Morgan Stanley mencatat, Tiongkok telah menguasai sekitar setengah dari permintaan tambahan robot industri global. Volume pengiriman robot humanoid global pada 2025 diperkirakan sekitar 13.000 hingga 16.000 unit, dengan sekitar 90% berasal dari produsen Tiongkok. Sebaliknya, pasar seperti Amerika Serikat dan Jepang masih lebih banyak berada pada tahap prototipe atau validasi awal.

Yang lebih menarik, laporan tersebut membandingkan ekspor robot Tiongkok saat ini dengan ekspor kendaraan listrik sekitar tahun 2019: saat itu ekspor kendaraan listrik belum memasuki periode ledakan, tetapi rantai pasok, dukungan kebijakan, dan kemampuan manufaktur pada dasarnya sudah siap.
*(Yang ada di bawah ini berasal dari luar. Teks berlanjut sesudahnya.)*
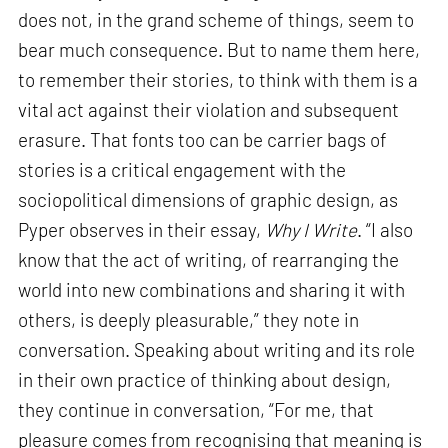
does not, in the grand scheme of things, seem to
bear much consequence. But to name them here,
to remember their stories, to think with them is a
vital act against their violation and subsequent
erasure. That fonts too can be carrier bags of
stories is a critical engagement with the
sociopolitical dimensions of graphic design, as
Pyper observes in their essay,
Why I Write
. “I also
know that the act of writing, of rearranging the
world into new combinations and sharing it with
others, is deeply pleasurable,” they note in
conversation. Speaking about writing and its role
in their own practice of thinking about design,
they continue in conversation, “For me, that
pleasure comes from recognising that meaning is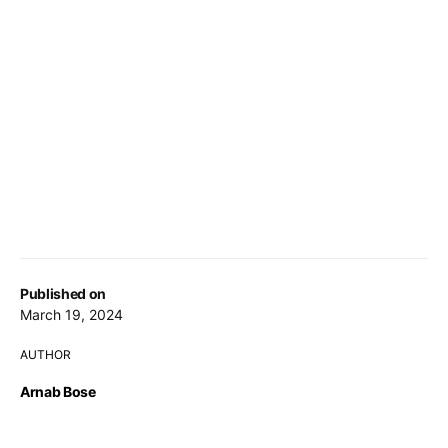
Published on
March 19, 2024
AUTHOR
Arnab Bose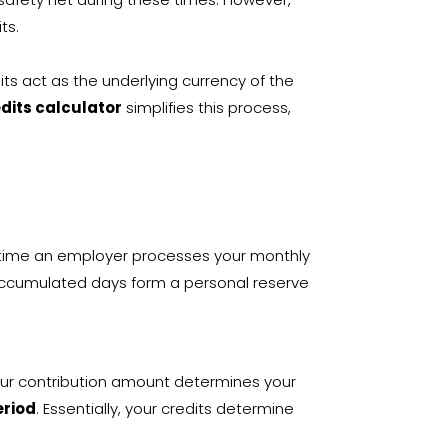
ts.
its act as the underlying currency of the
edits calculator
simplifies this process,
y time an employer processes your monthly
accumulated days form a personal reserve
your contribution amount determines your
eriod
. Essentially, your credits determine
(Industri robot humanoid dan robot industri Tiongkok, tahap perkembangannya mirip dengan tahap awal industri kendaraan listrik)

Saat ini, industri robot juga menunjukkan karakteristik serupa—skala pasar belum besar, tetapi kecepatan ekspansi rantai industri relatif cepat.

Dilihat dari data, ekspor terkait robot humanoid dan robot Tiongkok pada Maret 2026 telah mencapai sekitar 1,5 miliar dolar AS dalam skala rolling 12 bulan, mendekati level ekspor kendaraan listrik Tiongkok pada awal 2020.

Dalam beberapa tahun berikutnya, ekspor kendaraan listrik berkembang pesat, mencapai sekitar 70 miliar dolar AS untuk keseluruhan tahun 2025, dengan kecepatan operasional tahunan per kuartal lebih lanjut meningkat menjadi sekitar 86 miliar dolar AS.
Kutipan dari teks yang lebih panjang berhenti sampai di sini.